Acute respiratory infections have risen alarmingly in India

Health Care, Social Health Community Comments Off

ARI is a serious infection that prevents normal breathing function

New Delhi, 16 December 2017: As per reports, air pollution killed an estimated 1.81 million people in India in 2015. Acute respiratory infections (ARI) have increased from 32.76 million in 2013 to 40.3 million in 2016, rising consistently over the past four years. For almost two-thirds of the cities and towns where air quality was monitored, PM10 levels were above permissible limits in 2016. Nitrogen dioxide crossed the limits in 21 places and 31 places did not meet the PM 2.5 standards.

ARI is a serious infection that prevents normal breathing function. It usually begins as a viral infection in the nose, trachea (windpipe), or lungs. If the infection is not treated, it can spread to the entire respiratory system. ARI prevents the body from getting oxygen and can result in death. A person suffering from this condition needs medical assistance immediately.

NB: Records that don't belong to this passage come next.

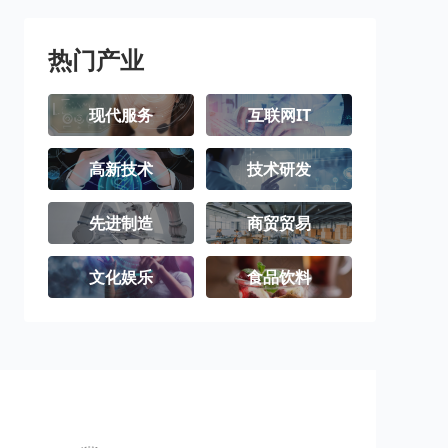
热门产业
现代服务
互联网IT
高新技术
技术研发
先进制造
商贸贸易
文化娱乐
食品饮料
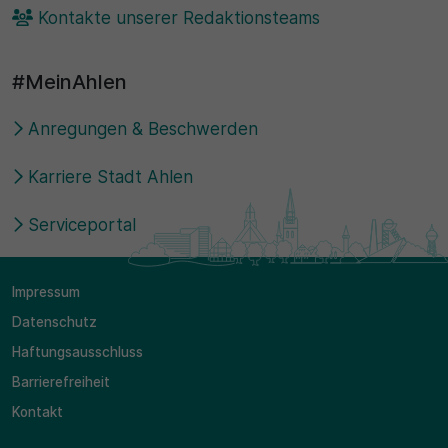
Kontakte unserer Redaktionsteams
#MeinAhlen
Anregungen & Beschwerden
Karriere Stadt Ahlen
Serviceportal
Impressum
Datenschutz
Haftungsausschluss
Barrierefreiheit
Kontakt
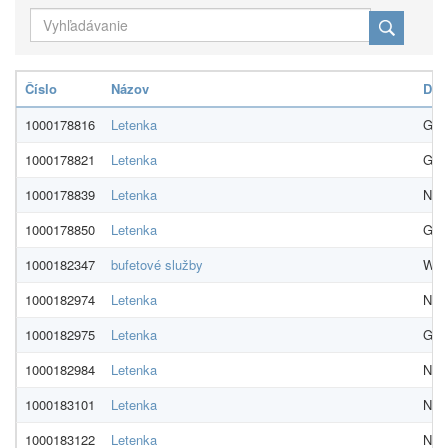
Číslo
Názov
Dod
1000178816
Letenka
GO t
1000178821
Letenka
GLO
1000178839
Letenka
NADO
1000178850
Letenka
GLO
1000182347
bufetové služby
Wine
1000182974
Letenka
NADO
1000182975
Letenka
GLO
1000182984
Letenka
NADO
1000183101
Letenka
NADO
1000183122
Letenka
NADO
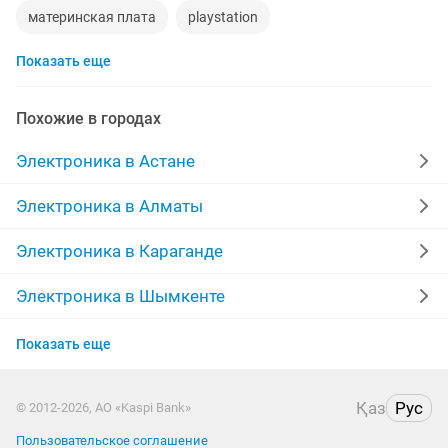
материнская плата
playstation
Показать еще
стиральная машина
беспроводные наушники
обмен
процессор
ddr2
xiaomi
gtx
Похожие в городах
macbook
компьютер
пылесос
geforce gtx
Электроника в Астане
ipad 2
колонки
телефон
номер tele2
Электроника в Алматы
радиодетали
сабвуфер
Электроника в Караганде
Электроника в Шымкенте
Электроника в Усть-Каменогорске
Показать еще
Электроника в Актобе
Қаз
Рус
© 2012-2026, АО «Kaspi Bank»
Электроника в Актау
Пользовательское соглашение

Speaking about this, Padma Shri Awardee Dr K K Aggarwal, National President Indian Medical Association (IMA) and President Heart Care Foundation of India (HCFI) and Dr RN Tandon – Honorary Secretary General IMA in a joint statement, said, “While it is impossible to avoid viruses and bacteria, certain risk factors increase the likelihood of developing acute respiratory infection. The immune systems of children and the elderly are more prone to be affected by viruses. Children are especially at risk because of their constant contact with other kids who could be virus carriers. Children often do not wash their hands regularly, rub their eyes, and put their fingers in their mouths, resulting in the spread of viruses. People with heart diseases or other lung problems are more likely to contract an acute respiratory infection. Anyone whose immune system might be weakened by another disease is at risk. Smokers also are at high risk and have more trouble recovering from it.”

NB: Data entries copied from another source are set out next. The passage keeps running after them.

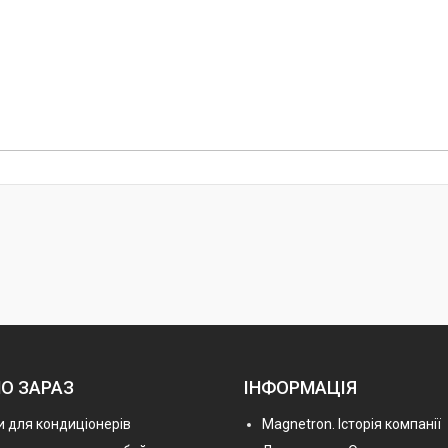
О ЗАРАЗ
ІНФОРМАЦІЯ
 для кондиціонерів
Magnetron. Історія компанії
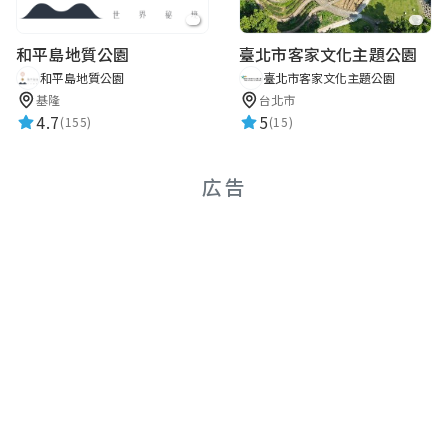
和平島地質公園
臺北市客家文化主題公園
和平島地質公園
臺北市客家文化主題公園
基隆
台北市
4.7
5
(155)
(15)
広告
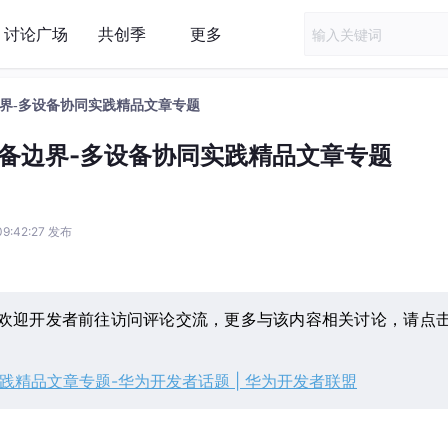
讨论广场
共创季
更多
界-多设备协同实践精品文章专题
备边界-多设备协同实践精品文章专题
09:42:27 发布
欢迎开发者前往访问评论交流，更多与该内容相关讨论，请点
践精品文章专题-华为开发者话题 | 华为开发者联盟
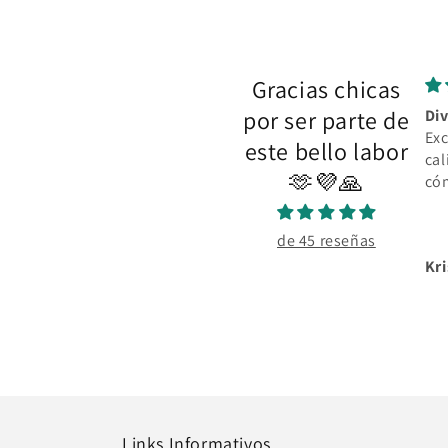
Gracias chicas
por ser parte de
Di
Exc
este bello labor
cal
🫶💜🙏
có
de 45 reseñas
Links Informativos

The early symptoms of acute respiratory infection usually appear in the nose and upper lungs. Some other symptoms include congestion, runny nose, cough, sore throat, body aches, and fatigue. More serious symptoms are low blood oxygen level and loss of consciousness.

Adding further, Dr Aggarwal, said, “With many viruses, there are no known treatments. Your doctor may prescribe medications to manage your symptoms while monitoring your condition. If your doctor suspects a bacterial infection, they may prescribe antibiotics.”

Getting the MMR and pertussis vaccine can substantially lower your risk of getting a respiratory infection. Other than that, one should also practice good hygiene. Some tips include:

  • Wash your hands frequently, especially after you’ve been in a public place.
  • Always sneeze into the arm of your shirt or in a tissue. Although this may not ease your own symptoms, it will prevent you from spreading infectious diseases.
  • Avoid touching your face, especially your eyes and mouth, to prevent introducing germs into your system.